Así es que mientras defiende y está en camino de imponer vía decreto el ítem aula para los maestros y advierte que habrá algún tipo de régimen de productividad en la salud y otros sectores de la administración pública, el gobernador impuso gracias a su poderío legislativo (tiene la mayoría en ambas cámaras) una serie de requisitos nuevos para los policías, quienes no pueden acogerse a ninguna paritaria.

La reforma de la ley Orgánica de la Policía (6722), que recibió sanción del Senado este martes, así lo refleja. Más allá de cortar con la suspensión de algunos requisitos básicos, como la educación secundaria completa, el corazón del proyecto radica en la creación de la categoría del "policía a prueba".

¿Qué significa esto? Pues que el gobernador se tomará un año para resolver si confirma o no en el puesto al uniformado designado. Esto implica que, si el proyecto es ratificado por la Cámara de Diputados, el primer año de trabajo para los policías será una especie de pasantía.

Recién al final de ese periodo de 12 meses el Poder Ejecutivo confirmará por decreto el estado policial de los efectivos, lo que deja un amplio margen a favor del Gobierno para quitarles el arma y el sueldo a quienes sean mal calificados o hayan cometido irregularidades en ese periodo.

El peronismo no acompañó el proyecto y criticó con dureza el estilo y los modos del gobernador. Sucede que este martes fue modificada una ley de la reforma policial, que en los 90 fue posible gracias al consenso político general.

Cornejo demostró que los tiempos han cambiado, dado que el proyecto fue aprobado a menos de un mes de su presentación por parte del Poder Ejecutivo y en medio de la queja justicialista porque no tuvo tratamiento en la comisión Bicameral de Seguridad, el órgano de consenso que en otros tiempos era el paso obligado para este tipo de proyectos. 

Esta comisión, según el PJ, ya tenía hasta los miembros designados, pero no ha sido habilitada por la Cámara de Diputados.

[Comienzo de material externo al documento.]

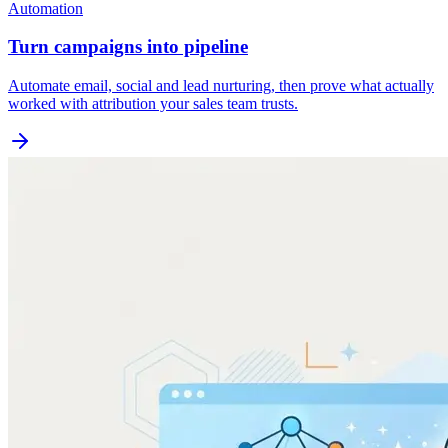
Automation
Turn campaigns into pipeline
Automate email, social and lead nurturing, then prove what actually
worked with attribution your sales team trusts.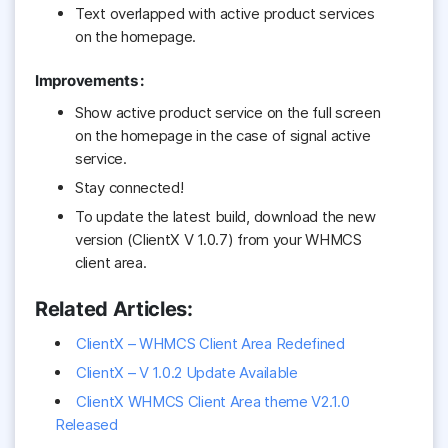
Text overlapped with active product services
on the homepage.
Improvements :
Show active product service on the full screen
on the homepage in the case of signal active
service.
Stay connected!
To update the latest build, download the new
version (ClientX V 1.0.7) from your WHMCS
client area.
Related Articles:
ClientX – WHMCS Client Area Redefined
ClientX – V 1.0.2 Update Available
ClientX WHMCS Client Area theme V2.1.0
Released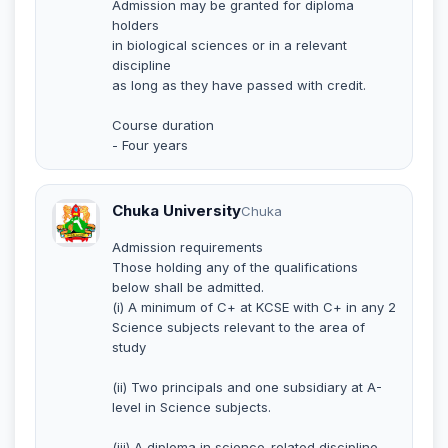
Admission may be granted for diploma
holders
in biological sciences or in a relevant
discipline
as long as they have passed with credit.
Course duration
- Four years
Chuka University
Chuka
Admission requirements
Those holding any of the qualifications
below shall be admitted.
(i) A minimum of C+ at KCSE with C+ in any 2
Science subjects relevant to the area of
study
(ii) Two principals and one subsidiary at A-
level in Science subjects.
(iii) A diploma in science-related discipline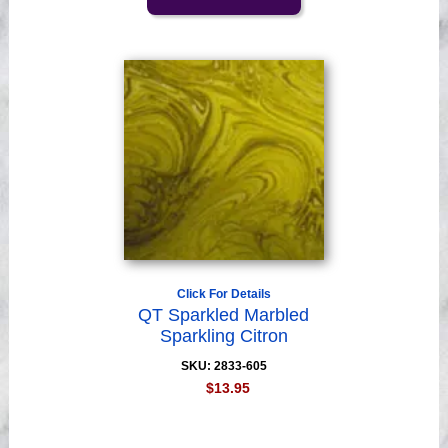
Click For Details
QT Sparkled Marbled
Sparkling Citron
SKU: 2833-605
$13.95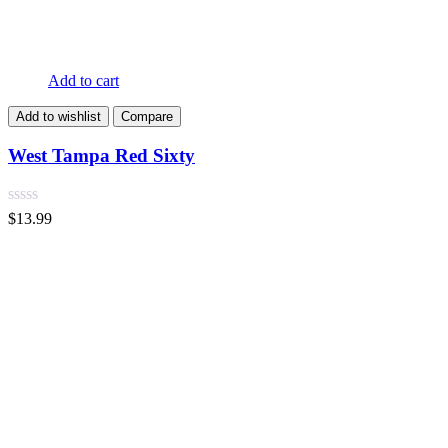
Add to cart
Add to wishlist
Compare
West Tampa Red Sixty
$
13.99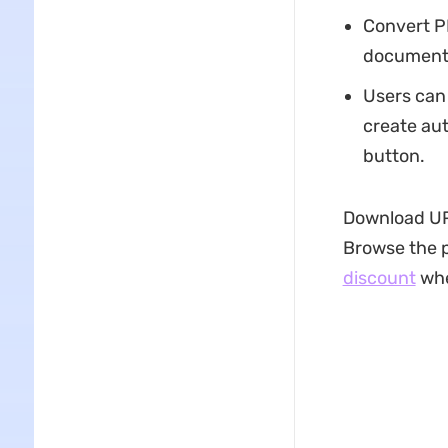
Convert P
documents
Users can
create aut
button.
Download UPD
Browse the p
discount
whe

Que no haya intervenido es para los opositores una prueba cabal del desprecio de Cornejo por el consenso político, incluso en materia de seguridad, y sus deseos de tratar a la Legislatura como una escribanía.

En este clima enrarecido, advirtieron algunos justicialistas que el "policía a prueba" puede generar un caos en la fuerza. No sólo en el nivel de los ingresantes, sino también en el de los oficiales, ya que el Gobierno también puede disponer el "ascenso y descenso" de un mismo uniformado.

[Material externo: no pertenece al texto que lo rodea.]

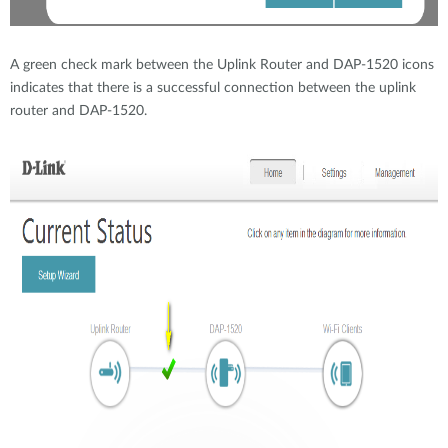
A green check mark between the Uplink Router and DAP-1520 icons
indicates that there is a successful connection between the uplink
router and DAP-1520.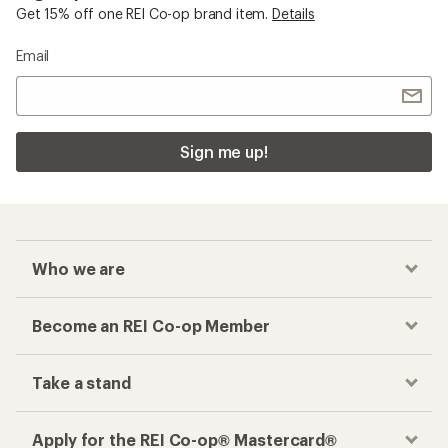
Get 15% off one REI Co-op brand item.
Details
Email
Sign me up!
Who we are
Become an REI Co-op Member
Take a stand
Apply for the REI Co-op® Mastercard®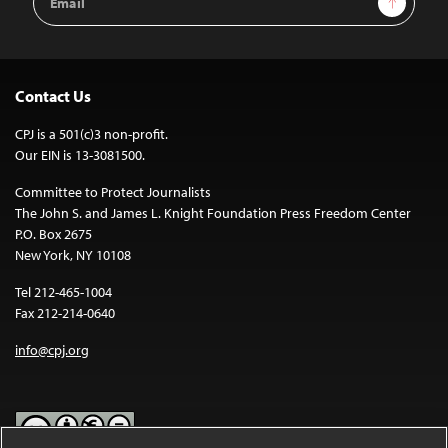
Address
Contact Us
CPJ is a 501(c)3 non-profit.
Our EIN is 13-3081500.
Committee to Protect Journalists
The John S. and James L. Knight Foundation Press Freedom Center
P.O. Box 2675
New York, NY 10108
Tel 212-465-1004
Fax 212-214-0640
info@cpj.org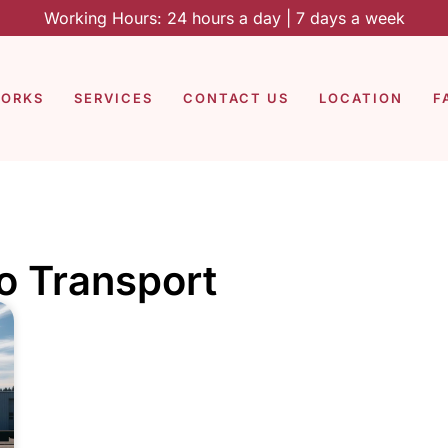
Working Hours: 24 hours a day | 7 days a week
WORKS
SERVICES
CONTACT US
LOCATION
F
to Transport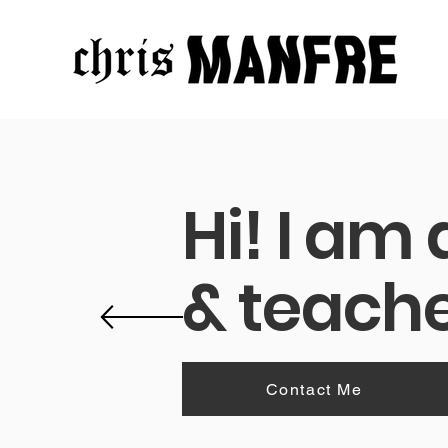
Hi! I am
& teache
A visual an
Contact Me
W
Intro: Designer with 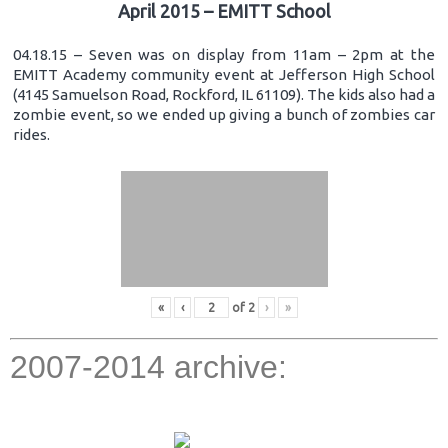
April 2015 – EMITT School
04.18.15 – Seven was on display from 11am – 2pm at the
EMITT Academy community event at Jefferson High School
(4145 Samuelson Road, Rockford, IL 61109). The kids also had a
zombie event, so we ended up giving a bunch of zombies car
rides.
«
‹
of
2
›
»
2007-2014 archive: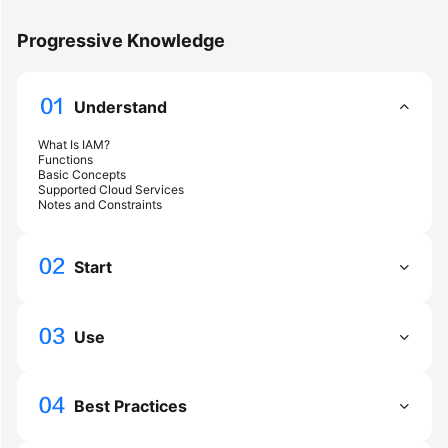
Started
Progressive Knowledge
User
Guide
Understand
Best
What Is IAM?
Practices
Functions
Basic Concepts
Supported Cloud Services
API
Notes and Constraints
Reference
Start
SDK
Reference
Use
FAQs
Videos
Best Practices
More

No obstante, el jefe de gabinete del Ministerio de Seguridad, Hugo Sánchez, salió en defensa de la idea y señaló que este y otros cambios fijados en el proyecto buscan generar una tropa policial "de calidad, aunque el número sea menor".

También explicó que la condición "a prueba" tiene como argumento que la formación en el Instituto de Seguridad Pública "es teórico-práctica, no en el campo real, por eso se eso apunta a confirmar el estado policial a partir del año de servicio".

Según Sánchez, bajo el esquema que establece la nueva ley, se endurecerán los requisitos de idoneidad y los exámenes psicofísicos para los aspirantes a portar un arma.

Indicó además que se buscará cortar con el alto nivel de deserción en la Policía, que ronda entre el 30 y el 40 por ciento. "Es gente a la que el Estado le enseñó a tirar y que termina siendo absorbida por la seguridad privada o no sabemos dónde termina", explicó el funcionario.

En otro punto del proyecto se fija como condición para ser comisario una antigüedad de 23 años como oficial y el título de licenciado en seguridad pública. Es un requisito claramente conectado con las denuncias de Cornejo sobre la gestión anterior, a la que acusó de acomodar en el rango de comisarios a amigos del poder de turno y a la que ahora no quiere darle ninguna participación en los cambios.